Quero a fome de calar-me. O silêncio. Único
Recado que repito para que me não esqueça. Pedra
Que trago para sentar-me no banquete

A única glória no mundo — ouvir-te. Ver
Quando plantas a vinha, como abres
A fonte, o curso caudaloso
Da vergôntea — a sombra com que jorras do rochedo

Quero o jorro da escrita verdadeira, a dolorosa
Chaga do pastor
Que abriu o redil no próprio corpo e sai
Ao encontro da ovelha separada. Cerco

Os sentidos que dispersam o rebanho. Estendo as direcções, estudo-lhes
A flor — várias árvores cortadas
Continuam a altear os pássaros. Os caminhos
Seguem a linha do canivete nos troncos

As mãos acima da cabeça adornam
As águas nocturnas — pequenos
Nenúfares celestes. As estrelas como as pinhas fechadas

Caem — quero fechar-me e cair. O silêncio
Alveolar expira — e eu
Estendo-as sobre a mesa da aliança



in "Dos Líquidos"


Há uma Mulher a Morrer Sentada


Há uma mulher a morrer sentada
Uma planta depois de muito tempo
Dorme sossegadamente
Como cisne que se prepara
Para cantar

Ela está sentada à janela. Sei que nunca
Mais se levantará para abri-la
Porque está sentada do lado de fora
E nenhum de nós pode trazê-la para dentro

Ela é tão bonita ao relento
Inesgotável

É tão leve como um cisne em pensamento
E está sobre as águas
É um nenúfar, é um fluir já anterior
Ao tempo

Sei que não posso chamá-la das margens


Daniel Faria, in "Dos Líquidos"


3

Sei que o homem lavava os cabelos como se fossem longos
Porque tinha uma mulher no pensamento
Sei que os lavava como se os contasse

Sei que os enxugava com a luz da mulher
Com os seus olhos muito claros voltados para o centro
Do amor, da operação poderosa
Do amor

Sei que cortava os cabelos para procurá-la
Sei que a mulher ia perdendo os vestidos cortados

Era um homem imaginado no coração da mulher que lavava
O cabelo no seu sangue

Na água corrente

Era um homem inclinado como o pescador nas margens para ouvir
E a mulher cantava para o homem respirar


In, Homens que são como lugares mal situados



A Música Que Toca Sem Parar

letra de Ronaldo Bastos com melodia de Celso Fonseca, O Tempo Não Passou.

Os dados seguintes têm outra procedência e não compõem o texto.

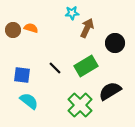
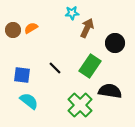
orange semicircle: rotated 48 degrees counterclockwise
green rectangle: moved 4 px right; rotated 25 degrees counterclockwise
black semicircle: rotated 40 degrees clockwise
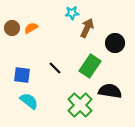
brown circle: moved 1 px left, 2 px up
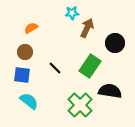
brown circle: moved 13 px right, 24 px down
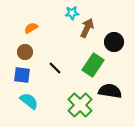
black circle: moved 1 px left, 1 px up
green rectangle: moved 3 px right, 1 px up
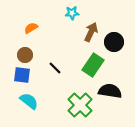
brown arrow: moved 4 px right, 4 px down
brown circle: moved 3 px down
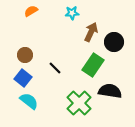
orange semicircle: moved 17 px up
blue square: moved 1 px right, 3 px down; rotated 30 degrees clockwise
green cross: moved 1 px left, 2 px up
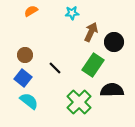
black semicircle: moved 2 px right, 1 px up; rotated 10 degrees counterclockwise
green cross: moved 1 px up
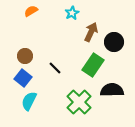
cyan star: rotated 24 degrees counterclockwise
brown circle: moved 1 px down
cyan semicircle: rotated 102 degrees counterclockwise
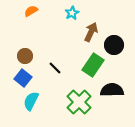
black circle: moved 3 px down
cyan semicircle: moved 2 px right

Vou te escrever pra falar de new york
Não vim aqui esperar pelo fim do mundo
Estou feliz no postal de new york
E tudo mais e a saudade cortando o fundo
Quando acordo lá pra as três da madrugada
Sinto um anjo vir rondar meu cobertor
Colo a boca sobre a pele da vidraça
Sinto as mutações do tempo a meu favor
Não sou ninguém sem voçê em liverpool
Ou numa ilha dos mares do sul
Olho o relógio e as horas não passam por mim
Num cartão postal o tempo estacionou
Parou seu carro no drive-in
Pra nós o tempo não passou!

22 comments:

Tania regina Contreiras said...

...eu fico com "uma mulher cantando para que o homem possa respirar...". É tudo!!!
Beijos, Roberto...

Primeira Pessoa said...

taninha, acho que é meio isso, a vocação de ulisses dos hopmens, a vocação de sereia das mulheres.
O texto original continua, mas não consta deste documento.